(Given data Opens)
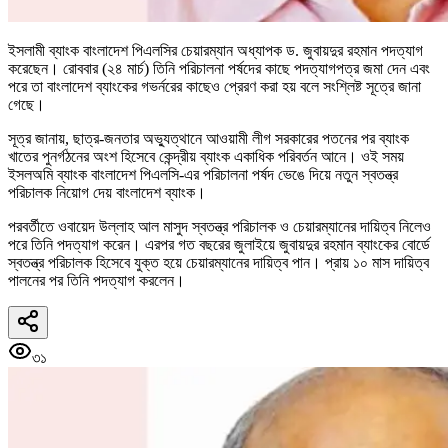
ইসলামী ব্যাংক বাংলাদেশ পিএলসির চেয়ারম্যান অধ্যাপক ড. জুবায়দুর রহমান পদত্যাগ
করেছেন। রোববার (২৪ মার্চ) তিনি পরিচালনা পর্ষদের কাছে পদত্যাগপত্র জমা দেন এবং
পরে তা বাংলাদেশ ব্যাংকের গভর্নরের কাছেও প্রেরণ করা হয় বলে সংশ্লিষ্ট সূত্রে জানা
গেছে।
সূত্র জানায়, ছাত্র-জনতার অভ্যুত্থানে আওয়ামী লীগ সরকারের পতনের পর ব্যাংক
খাতের পুনর্গঠনের অংশ হিসেবে কেন্দ্রীয় ব্যাংক একাধিক পরিবর্তন আনে। ওই সময়
ইসলঅমি ব্যাংক বাংলাদেশ পিএলসি-এর পরিচালনা পর্ষদ ভেঙে দিয়ে নতুন স্বতন্ত্র
পরিচালক নিয়োগ দেয় বাংলাদেশ ব্যাংক।
পরবর্তীতে ওবায়েদ উল্লাহ আল মাসুদ স্বতন্ত্র পরিচালক ও চেয়ারম্যানের দায়িত্ব নিলেও
পরে তিনি পদত্যাগ করেন। এরপর গত বছরের জুলাইয়ে জুবায়দুর রহমান ব্যাংকের বোর্ডে
স্বতন্ত্র পরিচালক হিসেবে যুক্ত হয়ে চেয়ারম্যানের দায়িত্ব পান। প্রায় ১০ মাস দায়িত্ব
পালনের পর তিনি পদত্যাগ করলেন।
৩১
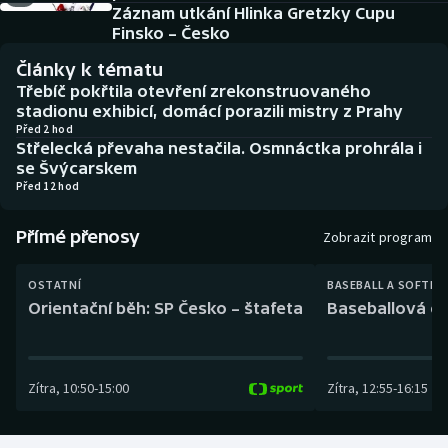
Baseball a softbal
Soutěže
Záznam utkání Hlinka Gretzky Cupu
Finsko – Česko
Basketbal
Historické návraty
Články k tématu
Třebíč pokřtila otevření zrekonstruovaného
Biatlon
Aplikace ČT sport
stadionu exhibicí, domácí porazili mistry z Prahy
Před 2 hod
Střelecká převaha nestačila. Osmnáctka prohrála i
Boby a skeleton
AZ kvíz
se Švýcarskem
Před 12 hod
Box
Přímé přenosy
Zobrazit program
Curling
OSTATNÍ
BASEBALL A SOFTBA
Dostihy
Orientační běh: SP Česko – štafeta
Baseballová ex
Florbal
Zítra
,
10:50
-
15:00
Zítra
,
12:55
-
16:15
Futsal
Golf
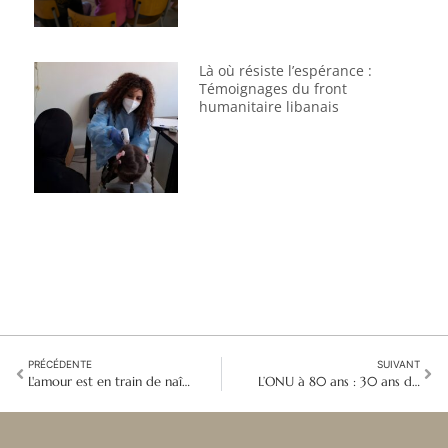
Là où résiste l’espérance :
Témoignages du front
humanitaire libanais
PRÉCÉDENTE
SUIVANT
L'amour est en train de naître : message de Noël 2025 de l’ELC
L’ONU à 80 ans : 30 ans d’engagement du Bon Pasteur pour la justice mondiale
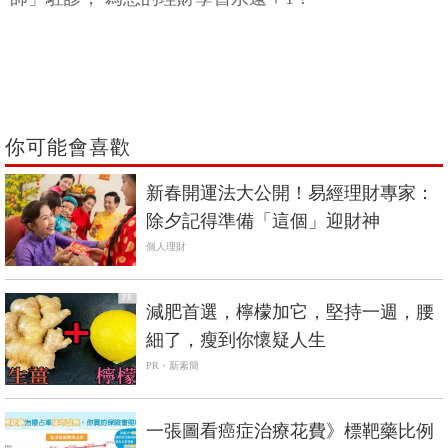
你可能會喜歡
新春開運法大公開！易經理財專家：
除夕記得準備「這個」迎財神
個人理財
PR
減肥首選，檸檬加它，堅持一週，腰
細了，瘦到你懷疑人生
PR・新素簡
一張圖看癌症治療花費》標靶藥比例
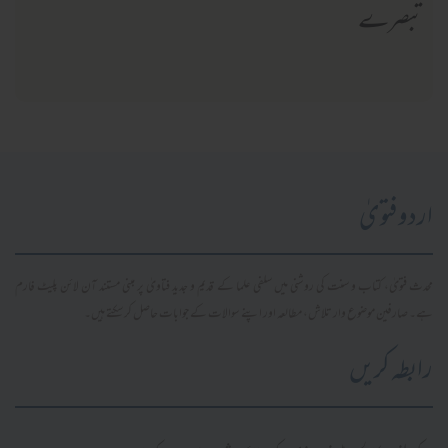
تبصرے
اردو فتویٰ
محدث فتویٰ، کتاب و سنت کی روشنی میں سلفی علما کے قدیم و جدید فتاویٰ پر مبنی مستند آن لائن پلیٹ فارم
ہے۔ صارفین موضوع وار تلاش، مطالعہ اور اپنے سوالات کے جوابات حاصل کر سکتے ہیں۔
رابطہ کریں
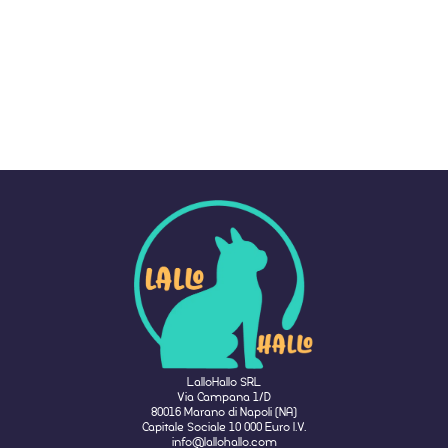
LalloHallo SRL
Via Campana 1/D
80016 Marano di Napoli (NA)
Capitale Sociale 10 000 Euro I.V.
info@lallohallo.com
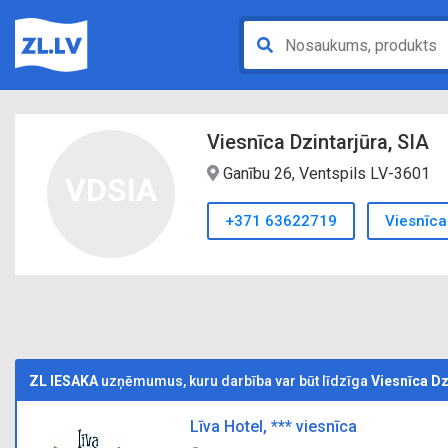
Viesnīca Dzintarjūra, SIA
Ganību 26, Ventspils LV-3601
VDSIA
+371 63622719
Viesnīca
ZL IESAKA
uzņēmumus, kuru darbība var būt līdzīga
Viesnīca Dz
Līva Hotel, *** viesnīca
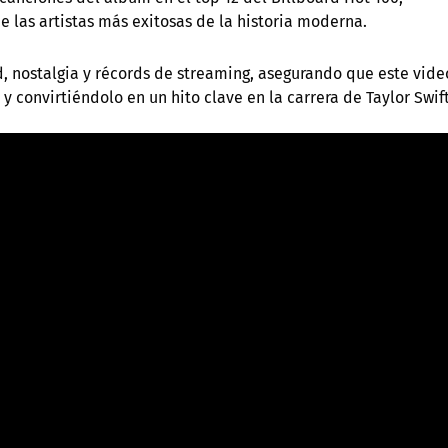
las artistas más exitosas de la historia moderna.
 nostalgia y récords de streaming, asegurando que este vide
y convirtiéndolo en un hito clave en la carrera de Taylor Swif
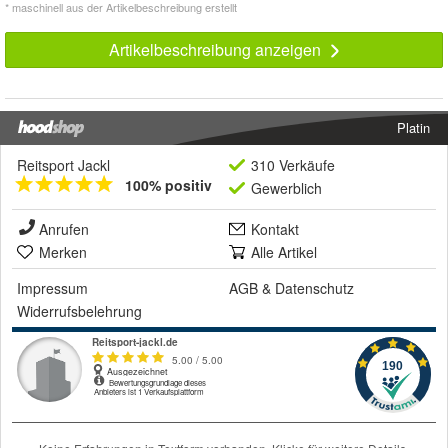
* maschinell aus der Artikelbeschreibung erstellt
Artikelbeschreibung anzeigen
Platin
Reitsport Jackl
310 Verkäufe
100% positiv
Gewerblich
Anrufen
Kontakt
Merken
Alle Artikel
Impressum
AGB
&
Datenschutz
Widerrufsbelehrung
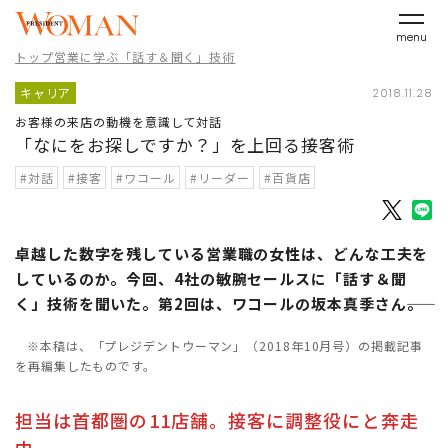
menu
トップ営業に学ぶ「話す＆聞く」技術
キャリア
2018.11.28
お客様の来店の動機を意識して対話
「なにをお探しですか？」を上回る接客術
#対話
#接客
#ワコール
#リーダー
#百貨店
卓越した数字を残している営業職の女性は、どんな工夫を
しているのか。今回、4社の敏腕セールスに「話す＆聞
く」技術を聞いた。第2回は、ワコールの坂本真季さん――。
※本稿は、「プレジデントウーマン」（2018年10月号）の掲載記事
を再編集したものです。
担当は首都圏の11店舗。接客に調整役にと奔走
中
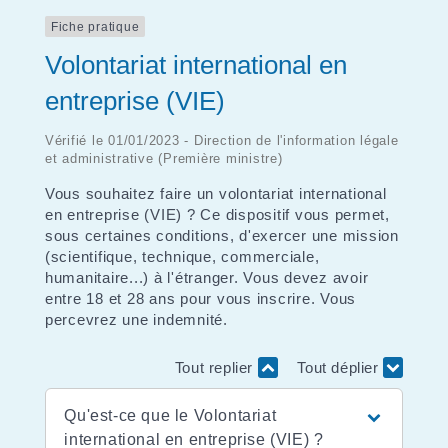
Fiche pratique
Volontariat international en
entreprise (VIE)
Vérifié le 01/01/2023 - Direction de l'information légale
et administrative (Première ministre)
Vous souhaitez faire un volontariat international
en entreprise (VIE) ? Ce dispositif vous permet,
sous certaines conditions, d'exercer une mission
(scientifique, technique, commerciale,
humanitaire...) à l'étranger. Vous devez avoir
entre 18 et 28 ans pour vous inscrire. Vous
percevrez une indemnité.
Tout replier
Tout déplier
Qu'est-ce que le Volontariat
international en entreprise (VIE) ?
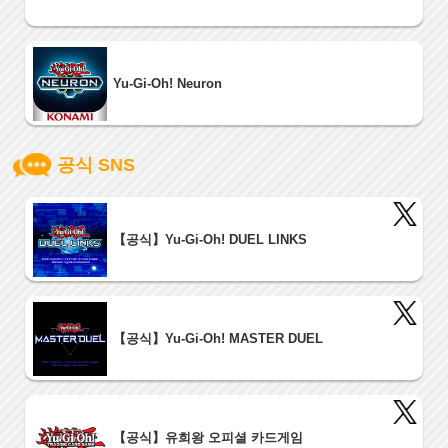
Yu-Gi-Oh! Neuron
공식 SNS
【공식】Yu-Gi-Oh! DUEL LINKS
【공식】Yu-Gi-Oh! MASTER DUEL
【공식】유희왕 오피셜 카드게임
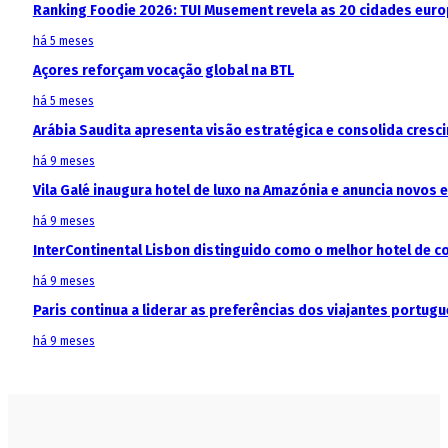
Ranking Foodie 2026: TUI Musement revela as 20 cidades eur
há 5 meses
Açores reforçam vocação global na BTL
há 5 meses
Arábia Saudita apresenta visão estratégica e consolida cresci
há 9 meses
Vila Galé inaugura hotel de luxo na Amazónia e anuncia novos
há 9 meses
InterContinental Lisbon distinguido como o melhor hotel de c
há 9 meses
Paris continua a liderar as preferências dos viajantes portu
há 9 meses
(Given data Closes)
Exercise prompt: Print every line above exactly. Leave the pictures out.

Solved exercise:
ইসলামী ব্যাংক বাংলাদেশ পিএলসির চেয়ারম্যান অধ্যাপক ড. জুবায়দুর রহমান পদত্যাগ
করেছেন। রোববার (২৪ মার্চ) তিনি পরিচালনা পর্ষদের কাছে পদত্যাগপত্র জমা দেন এবং
পরে তা বাংলাদেশ ব্যাংকের গভর্নরের কাছেও প্রেরণ করা হয় বলে সংশ্লিষ্ট সূত্রে জানা
গেছে।
সূত্র জানায়, ছাত্র-জনতার অভ্যুত্থানে আওয়ামী লীগ সরকারের পতনের পর ব্যাংক
খাতের পুনর্গঠনের অংশ হিসেবে কেন্দ্রীয় ব্যাংক একাধিক পরিবর্তন আনে। ওই সময়
ইসলঅমি ব্যাংক বাংলাদেশ পিএলসি-এর পরিচালনা পর্ষদ ভেঙে দিয়ে নতুন স্বতন্ত্র
পরিচালক নিয়োগ দেয় বাংলাদেশ ব্যাংক।
পরবর্তীতে ওবায়েদ উল্লাহ আল মাসুদ স্বতন্ত্র পরিচালক ও চেয়ারম্যানের দায়িত্ব নিলেও
পরে তিনি পদত্যাগ করেন। এরপর গত বছরের জুলাইয়ে জুবায়দুর রহমান ব্যাংকের বোর্ডে
স্বতন্ত্র পরিচালক হিসেবে যুক্ত হয়ে চেয়ারম্যানের দায়িত্ব পান। প্রায় ১০ মাস দায়িত্ব
পালনের পর তিনি পদত্যাগ করলেন।
৩১
Baseball a softbal
Soutěže
Záznam utkání Hlinka Gretzky Cupu
Finsko – Česko
Basketbal
Historické návraty
Články k tématu
Třebíč pokřtila otevření zrekonstruovaného
Biatlon
Aplikace ČT sport
stadionu exhibicí, domácí porazili mistry z Prahy
Před 2 hod
Střelecká převaha nestačila. Osmnáctka prohrála i
Boby a skeleton
AZ kvíz
se Švýcarskem
Před 12 hod
Box
Přímé přenosy
Zobrazit program
Curling
OSTATNÍ
BASEBALL A SOFTBA
Dostihy
Orientační běh: SP Česko – štafeta
Baseballová ex
Florbal
Zítra
,
10:50
-
15:00
Zítra
,
12:55
-
16:15
Futsal
Golf
Là où résiste l’espérance :
Témoignages du front
humanitaire libanais
PRÉCÉDENTE
SUIVANT
L'amour est en train de naître : message de Noël 2025 de l’ELC
L’ONU à 80 ans : 30 ans d’engagement du Bon Pasteur pour la justice mondiale
你可能會喜歡
新春開運法大公開！易經理財專家：
除夕記得準備「這個」迎財神
個人理財
PR
減肥首選，檸檬加它，堅持一週，腰
細了，瘦到你懷疑人生
PR・新素簡
一張圖看癌症治療花費》標靶藥比例
تبصرے
اردو فتویٰ
محدث فتویٰ، کتاب و سنت کی روشنی میں سلفی علما کے قدیم و جدید فتاویٰ پر مبنی مستند آن لائن پلیٹ فارم
ہے۔ صارفین موضوع وار تلاش، مطالعہ اور اپنے سوالات کے جوابات حاصل کر سکتے ہیں۔
رابطہ کریں
LalloHallo SRL
Via Campana 1/D
80016 Marano di Napoli (NA)
Capitale Sociale 10 000 Euro I.V.
info@lallohallo.com
Viesnīca Dzintarjūra, SIA
Ganību 26, Ventspils LV-3601
VDSIA
+371 63622719
Viesnīca
ZL IESAKA
uzņēmumus, kuru darbība var būt līdzīga
Viesnīca Dz
Līva Hotel, *** viesnīca
las artistas más exitosas de la historia moderna.
 nostalgia y récords de streaming, asegurando que este vide
y convirtiéndolo en un hito clave en la carrera de Taylor Swif
* maschinell aus der Artikelbeschreibung erstellt
Artikelbeschreibung anzeigen
Platin
Reitsport Jackl
310 Verkäufe
100% positiv
Gewerblich
Anrufen
Kontakt
Merken
Alle Artikel
Impressum
AGB
&
Datenschutz
Widerrufsbelehrung
menu
トップ営業に学ぶ「話す＆聞く」技術
キャリア
2018.11.28
お客様の来店の動機を意識して対話
「なにをお探しですか？」を上回る接客術
#対話
#接客
#ワコール
#リーダー
#百貨店
卓越した数字を残している営業職の女性は、どんな工夫を
しているのか。今回、4社の敏腕セールスに「話す＆聞
く」技術を聞いた。第2回は、ワコールの坂本真季さん――。
※本稿は、「プレジデントウーマン」（2018年10月号）の掲載記事
を再編集したものです。
担当は首都圏の11店舗。接客に調整役にと奔走
中
Fiche pratique
Volontariat international en
entreprise (VIE)
Vérifié le 01/01/2023 - Direction de l'information légale
et administrative (Première ministre)
Vous souhaitez faire un volontariat international
en entreprise (VIE) ? Ce dispositif vous permet,
sous certaines conditions, d'exercer une mission
(scientifique, technique, commerciale,
humanitaire...) à l'étranger. Vous devez avoir
entre 18 et 28 ans pour vous inscrire. Vous
percevrez une indemnité.
Tout replier
Tout déplier
Qu'est-ce que le Volontariat
international en entreprise (VIE) ?
Yu-Gi-Oh! Neuron
공식 SNS
【공식】Yu-Gi-Oh! DUEL LINKS
【공식】Yu-Gi-Oh! MASTER DUEL
【공식】유희왕 오피셜 카드게임
Ranking Foodie 2026: TUI Musement revela as 20 cidades eur
há 5 meses
Açores reforçam vocação global na BTL
há 5 meses
Arábia Saudita apresenta visão estratégica e consolida cresci
há 9 meses
Vila Galé inaugura hotel de luxo na Amazónia e anuncia novos
há 9 meses
InterContinental Lisbon distinguido como o melhor hotel de c
há 9 meses
Paris continua a liderar as preferências dos viajantes portu
há 9 meses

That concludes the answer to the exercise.